Another investigation on similar mechanisms in rats led the authors to
the following conclusion and speculation:
« ...corticosterone facilitates adaptation to single restraint but impairs
adaptation to repeated restraint [in
rats]. As failure to adapt to repeated stress is an animal model of depression,
results as a whole suggest that increased corticoid levels and decreased 5HT
functional activity may have a role in the development of the illness and its
greater incidence in women ».
Ingenious experimentation has even begun to map the brain’s
physiological response during stress as a function of an animal’s gender. In one such study carried out on rats,
restraint and formalin injections into a forelimb were used as stressors and
2-[14C]-deoxyglucose (2DG) autoradiography was used to evaluate regional brain
glucose metabolism, an index of neural activity. Analysis of blood samples collected during
the 2DG procedure confirmed that stress elevates plasma glucose levels
signficantly more in females than in males. Moreover, females showed higher
brain glucose utilization in all regions examined, including sex
hormone-responsive regions such as the medial amygdala, medial preoptic nucleus,
the ventromedial nucleus of the hypothalamus, and arcuate nucleus, as well as
the CA1 layer and dentate region of the hippocampus, the posterior parietal
(sensorimotor) cortex, medial and lateral habenula, and splenium of the corpus
callosum. The sex differences were apparent regardless of whether animals were
injected with saline (a less painful injection) or formalin. Interestingly, the
medial preoptic area, which shows robust neuroanatomical sex differences,
demonstrated greater activation in response to formalin than to saline only in
females. In some brain regions of both males and females, glucose utilization
was higher on the side of the brain contralateral to the saline or formalin
injection site. These findings suggest that there are widespread,
gender-related differences in neuronal as well as endocrine activation in
response to highly stressful conditions.
In monkeys, severe early
postnatal psychosocial stress caused by rearing in isolation chronically
disturbs male behavior more profoundly and more frequently than female
behavior.
The brain’s response to the physiological components
of the stress response (e.g., cortisol secretion) may also in itself be sexually
dimorphic. Indeed, it seems that estrogen has a protective function against cortisol in
the brain, particularly in the oxidative
destruction of neurons wrought by stress-induced brain cortisol.
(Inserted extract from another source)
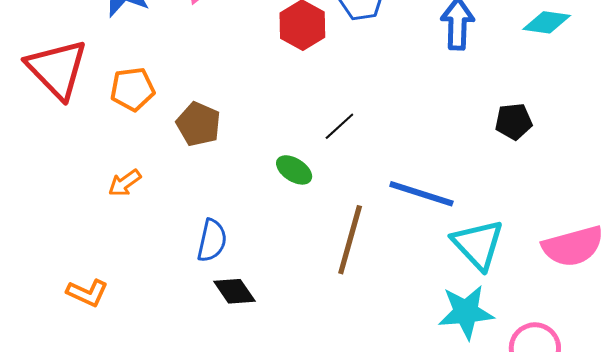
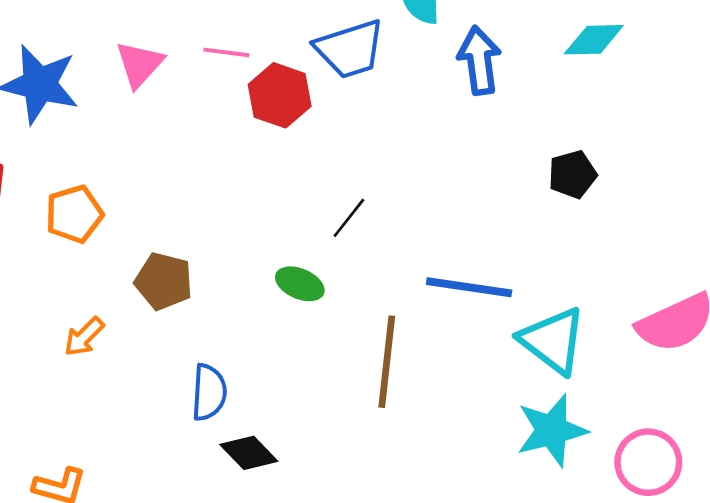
brown pentagon: (198, 124) -> (164, 281), moved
One study found that oxidative stress-induced
cell death caused by the neurotoxins amyloid beta protein, hydrogen peroxide
and glutamate in the clonal mouse hippocampal cell line HT22 is inhibited by
the antioxidant effect of 17-beta estradiol. Other steroid hormones, such as
progesterone, aldosterone, corticosterone and the steroid precursor
cholesterol, did not protect the cells. The neuronal protection afforded by
17-beta estradiol was estrogen receptor-independent. These data demonstrate a
potent neuroprotective activity of the antioxidant 17-beta estradiol, which may
have implications for the prevention and treatment of Alzheimer's disease.
The interaction between age of onset and the effect
of stress.
Though adult males seem to present a more vigorous peripheral bodily
reaction to stress, suggesting that they
are more stressable, adult females seem
to present a characteristic delayed response to stress occurring in the brain
from puberty through adulthood. It has
now been documented that prolonged central nervous system effects of stress
include degeneration of hippocampal and other neurons, via the effects of cortisol. The human female brain could be sensitive to
the deleterious effects of cortisol in a manner different from what occurs in the male brain: the female brain’s response being perhaps
somehow delayed and perhaps destabilizing more selectively the serotonin brain
network. In human males, perhaps the effects of cortisol on the brain
are more immediate and destabilize more selectively the brain dopamine
network... Therein lies a speculative
explanation of why women would develop more stress-related psychopathologies. Psychopathology severe enough to be
recognized as an official mental disorder does not develop in the short
term, but usually over several years. It would be absurd to think that a
psychopathological syndrome could result directly form morbid peripheral
physiology without some central nervous system abnormality intervening. However,
the above account may be a little too simplistic to fully account for
the relevant facts. Effects of stress
on the brain seem to depend on the age of the animal. Offspring of rats stressed during pregnancy
manifest brain changes in several of the sex dimorphic nuclei and in the
cortex. In particular, the preoptic nucleus of the hypothalamus is
substantially reduced in size once the prenatally stressed offspring reaches
adulthood. Furthermore, the asymmetry in cortical thickness (favoring the right
side) normally observed in male rats, is
not observed when that rat’s mother has been stressed during pregnancy. Finally, the spinal bulbocavernal nucleus also does
not develop to full size in prenatally stressed rats. These effects are observed only in
males. When one thinks of it, this is not so surprising: masculinization of the male fetus brain is
androgen dependent, and a stressed
mother is androgen deficient, so the fetus’s brain could be left unmasculinized
in that manner. However, there are
numerous other indirect findings suggesting that prenatally stressed male rats
have weakened development of brain areas that are not sexually dimorphic. So it
could also be that stress contributes to the masculine propensity to show early
onset psychopathological disorders, and
the feminine propensity to show stress-related psychopathological disorders in
adulthood. A gigantic epidemiological
study carried out by the American National Institute of Mental Health in 1967
supports this point of view. One broad
category of psychopathology surveyed in hospitals and clinics throughout the country was
labeled «neurotic disorders ...that are highly reactive to situational
stress». Between the ages of 5 and nine
years the female to male prevalence ratio was .51. Between 10 and 14 years of age, it was 1.06,
and between 15 and 19 years of age it was 1.77.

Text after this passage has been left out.